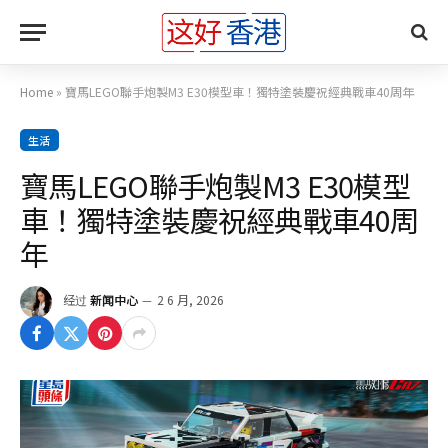
Home
»
寶馬LEGO聯手炮製M3 E30模型車！獨特塗裝慶祝經典戰車40周年
生活
寶馬LEGO聯手炮製M3 E30模型
車！獨特塗裝慶祝經典戰車40周
年
经过
新闻中心
2 6 月, 2026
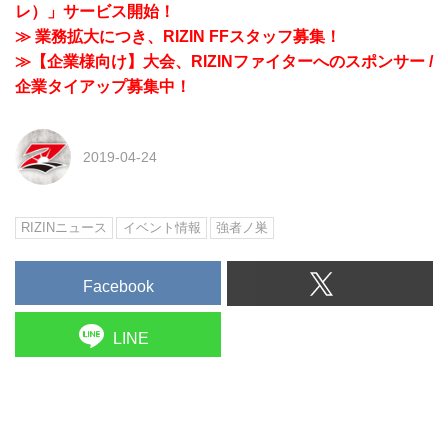
レ）」サービス開始！
≫ 業務拡大につき、RIZIN FFスタッフ募集！
≫【企業様向け】大会、RIZINファイターへのスポンサー /
企業タイアップ募集中！
2019-04-24
RIZINニュース
イベント情報
強者ノ巣
Facebook
LINE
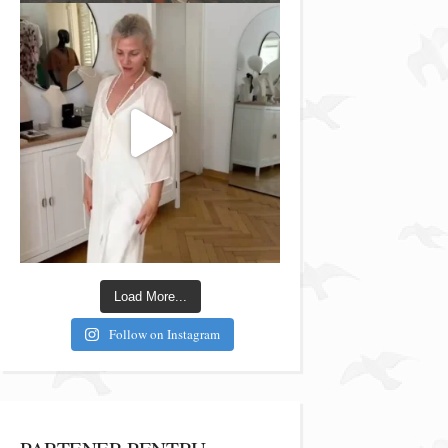
Load More...
Follow on Instagram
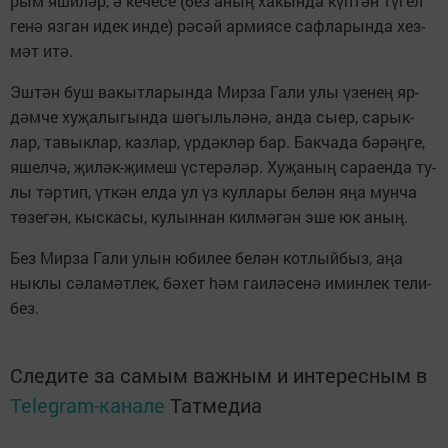
рым яши­л
р,
ке­че­се (без аны
ха­кын­да к
п­т
н т
­гел
ә
ә
ң
ү
ә
ү
ге­н
яз­ган идек ин­де) р
­с
й ар­ми­я­се саф­ла­рын­да хез­
ә
ә
ә
м
т ит
.
ә
ә
Эш­т
н буш ва­кыт­ла­рын­да Мир­за Гали улы
зе­не
яр­
ә
ү
ң
д
м­че ху­
а­лы­гын­да ш
­гыль­л
­н
, ан­да сы­ер, са­рык­
ә
җ
ө
ә
ә
лар, та­вык­лар, каз­лар,
р­д
к­л
р бар. Бак­ча­да б
­р
­ге,
ү
ә
ә
ә
әң
яшел­ч
,
и­л
к-
и­меш
с­те­р
­л
р. Ху­
а­ны
са­ра­ен­да ту­
ә
җ
ә
җ
ү
ә
ә
җ
ң
лы т
р­тип,
т­к
н ел­да ул
з кул­ла­ры бе­л
н я
а мун­ча
ә
ү
ә
ү
ә
ң
т
­зе­г
н, кыс­ка­сы, ку­лын­нан кил­м
­г
н эше юк аны
.
ө
ә
ә
ә
ң
Без Мир­за Га­ли улын юби­лее бе­л
н кот­лый­быз, а
а
ә
ң
нык­лы с
­ла­м
т­лек, б
­хет
м га­и­л
­се­н
имин­лек те­ли­
ә
ә
ә
һә
ә
ә
без.
Следите за самым важным и интересным в
Telegram-канале
Татмедиа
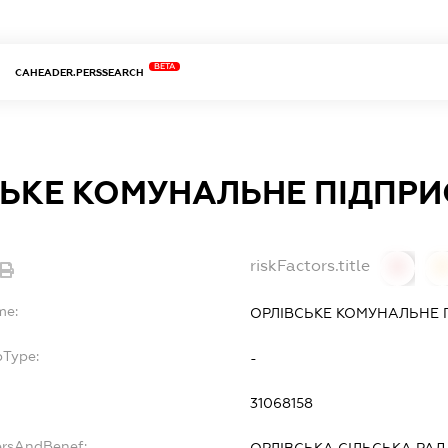
BETA
CAHEADER.PERSSEARCH
СЬКЕ КОМУНАЛЬНЕ ПІДПР
riskFactors.title
0
0
me:
ОРЛІВСЬКЕ КОМУНАЛЬНЕ 
bType:
-
31068158
ersAndBenef:
ОРЛІВСЬКА СІЛЬСЬКА РА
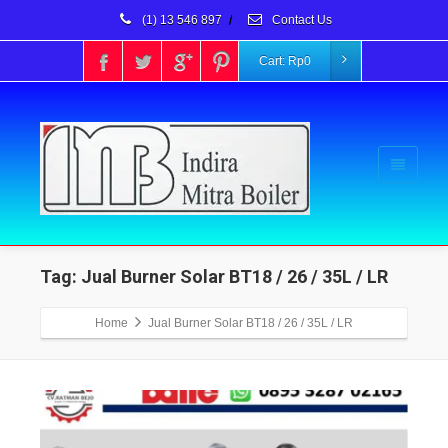
(1) 13 546 897
/
Contact Us
Cart:
Rp
0
Tag: Jual Burner Solar BT18 / 26 / 35L / LR
Home
Jual Burner Solar BT18 / 26 / 35L / LR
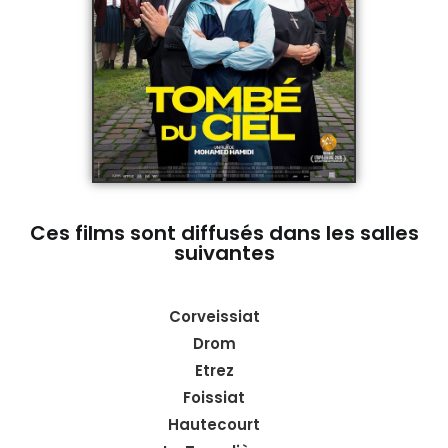
Ces films sont diffusés dans les salles
suivantes
Corveissiat
Drom
Etrez
Foissiat
Hautecourt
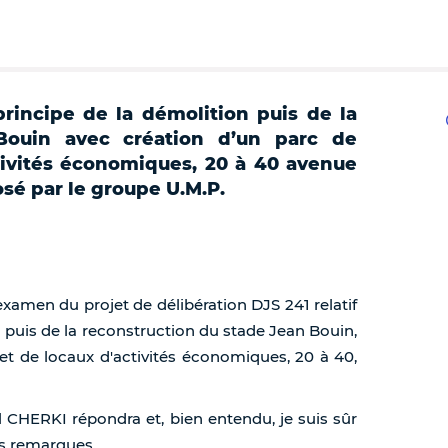
rincipe de la démolition puis de la
Bouin avec création d’un parc de
tivités économiques, 20 à 40 avenue
osé par le groupe U.M.P.
'examen du projet de délibération DJS 241 relatif
n puis de la reconstruction du stade Jean Bouin,
et de locaux d'activités économiques, 20 à 40,
al CHERKI répondra et, bien entendu, je suis sûr
s remarques.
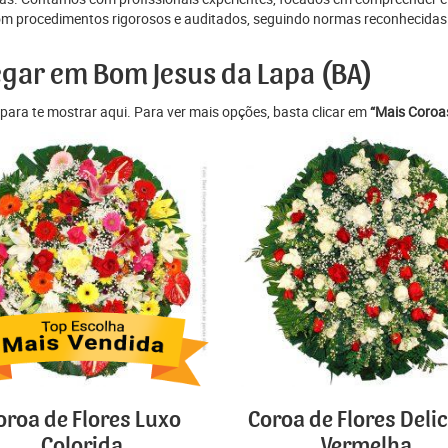
m procedimentos rigorosos e auditados, seguindo normas reconhecidas p
egar em Bom Jesus da Lapa (BA)
para te mostrar aqui. Para ver mais opções, basta clicar em
“Mais Coroas
oroa de Flores Luxo
Coroa de Flores Deli
Colorida
Vermelha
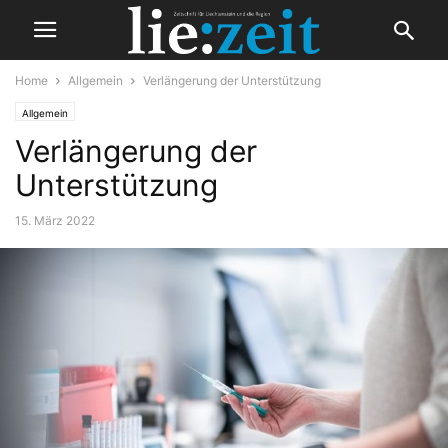
Home
Allgemein
Verlängerung der Unterstützung
Allgemein
Verlängerung der
Unterstützung
15. März 2022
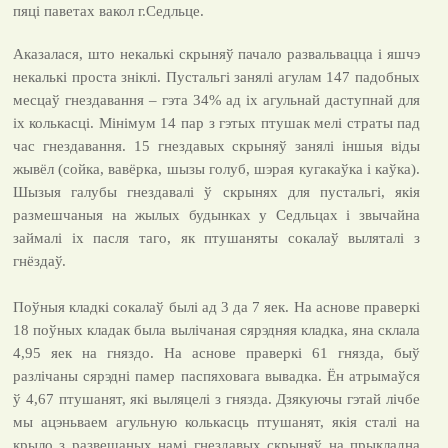
пяці паветах вакол г.Седльце.
Аказалася, што некалькі скрыняў пачало развальвацца і яшчэ
некалькі проста зніклі. Пустальгі занялі агулам 147 падобных
месцаў гнездавання – гэта 34% ад іх агульнай даступнай для
іх колькасці. Мінімум 14 пар з гэтых птушак мелі страты пад
час гнездавання. 15 гнездавых скрыняў занялі іншыя віды
жывёл (сойка, вавёрка, шызы голуб, шэрая кугакаўка і каўка).
Шызыя галубы гнездавалі ў скрынях для пустальгі, якія
размешчаныя на жылых будынках у Седльцах і звычайна
займалі іх пасля таго, як птушаняты сокалаў выляталі з
гнёздаў.
Поўныя кладкі сокалаў былі ад 3 да 7 яек. На аснове праверкі
18 поўных кладак была вылічаная сярэдняя кладка, яна склала
4,95 яек на гняздо. На аснове праверкі 61 гнязда, быў
разлічаны сярэдні памер паспяховага вывадка. Ён атрымаўся
ў 4,67 птушанят, які выляцелі з гнязда. Дзякуючы гэтай лічбе
мы ацэньваем агульную колькасць птушанят, якія сталі на
крыло з развешаных намі гнездавых скрыняў на прыкладна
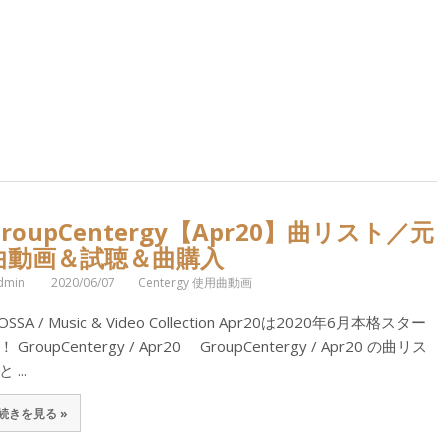
GroupCentergy【Apr20】曲リスト／元
曲動画＆試聴＆曲購入
dmin
2020/06/07
Centergy 使用曲動画
OSSA / Music & Video Collection Apr20は2020年6月本格スター
！ GroupCentergy / Apr20 GroupCentergy / Apr20 の曲リス
 ...
続きを見る »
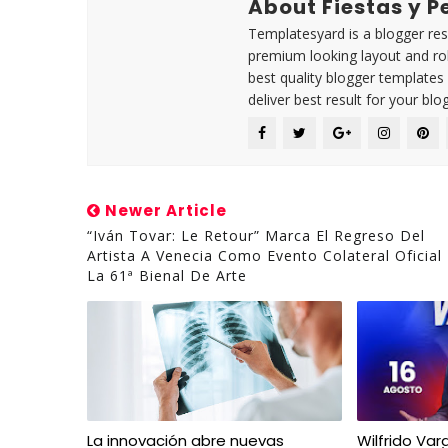
About Fiestas y 
Templatesyard is a blogger reso
premium looking layout and rob
best quality blogger templates
deliver best result for your blog
Newer Article
“Iván Tovar: Le Retour” Marca El Regreso Del
Artista A Venecia Como Evento Colateral Oficial
La 61ª Bienal De Arte
La innovación abre nuevas
Wilfrido Var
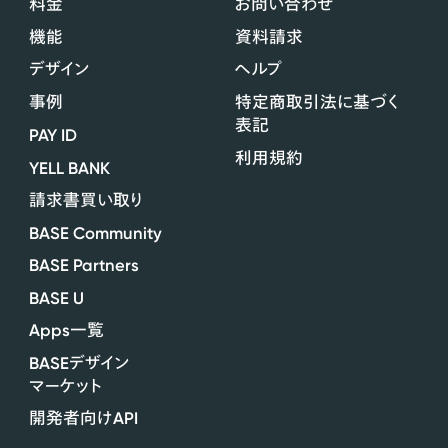
料金
お問い合わせ
機能
資料請求
デザイン
ヘルプ
事例
特定商取引法に基づく
表記
PAY ID
利用規約
YELL BANK
請求書買い取り
BASE Community
BASE Partners
BASE U
Apps
一覧
BASE
デザイン
マーケット
API
開発者向け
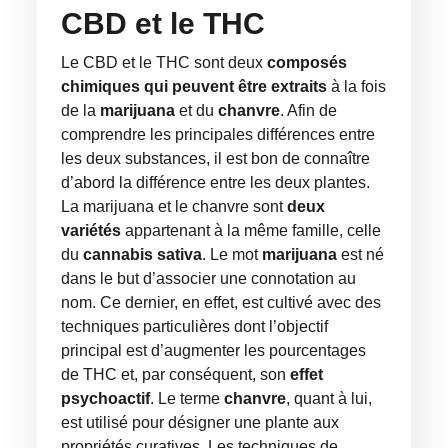
CBD et le THC
Le CBD et le THC sont deux
composés
chimiques qui peuvent être extraits
à la fois
de la
marijuana
et du
chanvre
. Afin de
comprendre les principales différences entre
les deux substances, il est bon de connaître
d’abord la différence entre les deux plantes.
La marijuana et le chanvre sont
deux
variétés
appartenant à la même famille, celle
du
cannabis sativa
. Le mot
marijuana
est né
dans le but d’associer une connotation au
nom. Ce dernier, en effet, est cultivé avec des
techniques particulières dont l’objectif
principal est d’augmenter les pourcentages
de THC et, par conséquent, son
effet
psychoactif
. Le terme
chanvre
, quant à lui,
est utilisé pour désigner une plante aux
propriétés curatives. Les techniques de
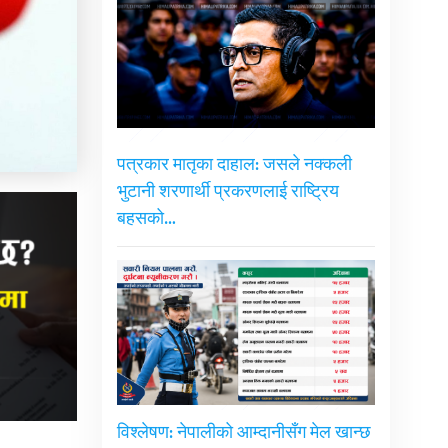
पत्रकार मातृका दाहाल: जसले नक्कली
भुटानी शरणार्थी प्रकरणलाई राष्ट्रिय
बहसको…
विश्लेषण: नेपालीको आम्दानीसँग मेल खान्छ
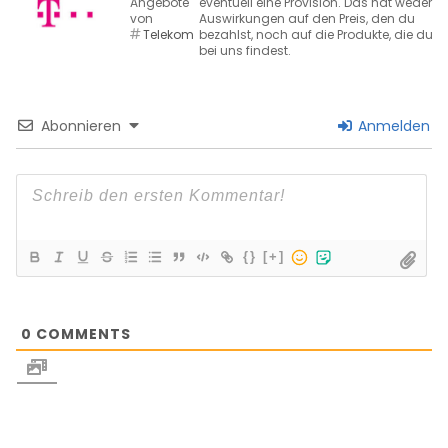
Angebote
eventuell eine Provision. Das hat weder
von
Auswirkungen auf den Preis, den du
Telekom
bezahlst, noch auf die Produkte, die du
bei uns findest.
Abonnieren
Anmelden
{}
[+]
0
COMMENTS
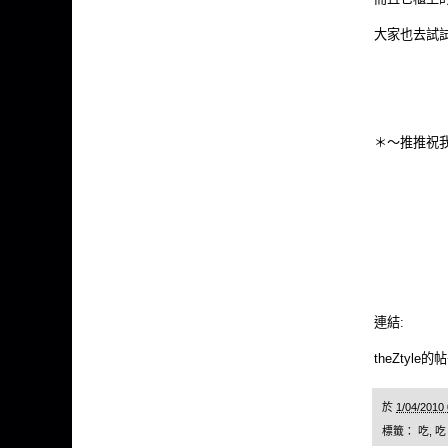
大家也去試試
＊～推推祝我
連結:
theZtyle的
於
1/04/2010
標籤：
吃
,
吃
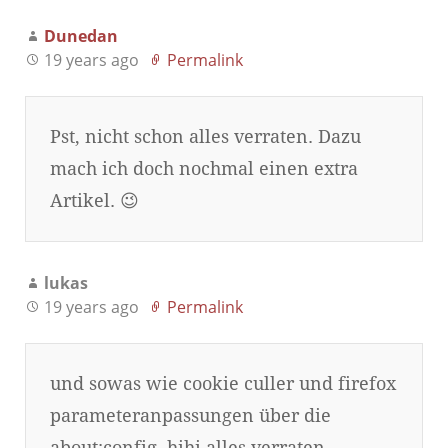
Dunedan
19 years ago
Permalink
Pst, nicht schon alles verraten. Dazu
mach ich doch nochmal einen extra
Artikel. 😉
lukas
19 years ago
Permalink
und sowas wie cookie culler und firefox
parameteranpassungen über die
about:config, hihi alles verraten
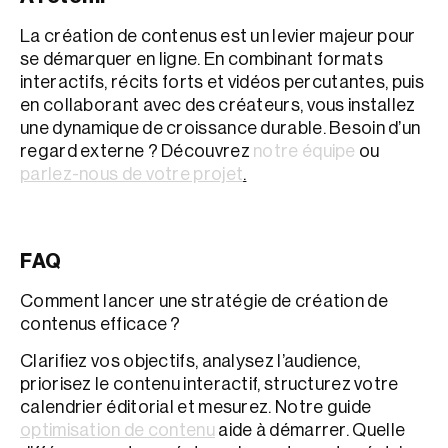
La création de contenus est un levier majeur pour
se démarquer en ligne. En combinant formats
interactifs, récits forts et vidéos percutantes, puis
en collaborant avec des créateurs, vous installez
une dynamique de croissance durable. Besoin d’un
regard externe ? Découvrez
notre équipe
ou
parlez-nous de votre projet
.
FAQ
Comment lancer une stratégie de création de
contenus efficace ?
Clarifiez vos objectifs, analysez l’audience,
priorisez le contenu interactif, structurez votre
calendrier éditorial et mesurez. Notre guide
optimisation de contenu
aide à démarrer. Quelle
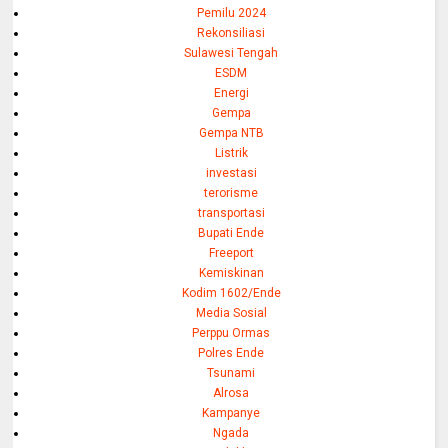
Pemilu 2024
Rekonsiliasi
Sulawesi Tengah
ESDM
Energi
Gempa
Gempa NTB
Listrik
investasi
terorisme
transportasi
Bupati Ende
Freeport
Kemiskinan
Kodim 1602/Ende
Media Sosial
Perppu Ormas
Polres Ende
Tsunami
Alrosa
Kampanye
Ngada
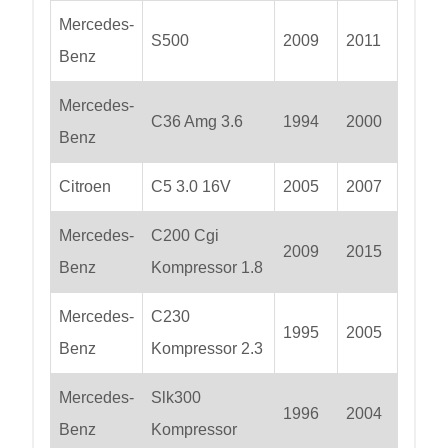
Mercedes-
S500
2009
2011
Benz
Mercedes-
C36 Amg 3.6
1994
2000
Benz
Citroen
C5 3.0 16V
2005
2007
Mercedes-
C200 Cgi
2009
2015
Benz
Kompressor 1.8
Mercedes-
C230
1995
2005
Benz
Kompressor 2.3
Mercedes-
Slk300
1996
2004
Benz
Kompressor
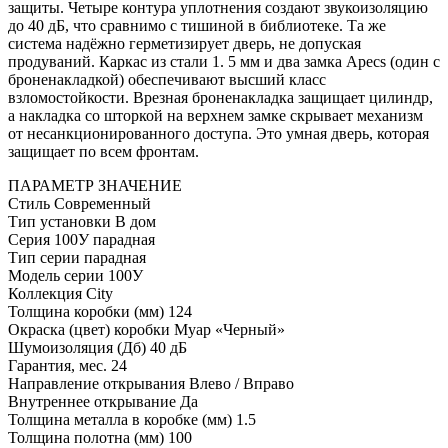
защиты. Четыре контура уплотнения создают звукоизоляцию
до 40 дБ, что сравнимо с тишиной в библиотеке. Та же
система надёжно герметизирует дверь, не допуская
продуваний. Каркас из стали 1. 5 мм и два замка Apecs (один с
броненакладкой) обеспечивают высший класс
взломостойкости. Врезная броненакладка защищает цилиндр,
а накладка со шторкой на верхнем замке скрывает механизм
от несанкционированного доступа. Это умная дверь, которая
защищает по всем фронтам.
ПАРАМЕТР
ЗНАЧЕНИЕ
Стиль
Современный
Тип установки
В дом
Серия
100У парадная
Тип серии
парадная
Модель серии
100У
Коллекция
City
Толщина коробки (мм)
124
Окраска (цвет) коробки
Муар «Черный»
Шумоизоляция (Дб)
40 дБ
Гарантия, мес.
24
Направление открывания
Влево / Вправо
Внутреннее открывание
Да
Толщина металла в коробке (мм)
1.5
Толщина полотна (мм)
100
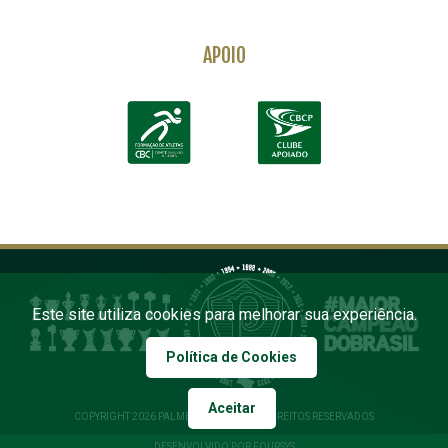
APOIO
Este site utiliza cookies para melhorar sua experiência.
Política de Cookies
Aceitar
COPYRIGHT 2026 PALMEIRAS. TODOS OS DIREITOS RESERVADOS
DESENVOLVIDO POR FOURSYS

-*-*-

| Exercise objective |
Once you have counted the lines above containing the word "économiques", state that number and nothing more.

| Answer to this exercise |
2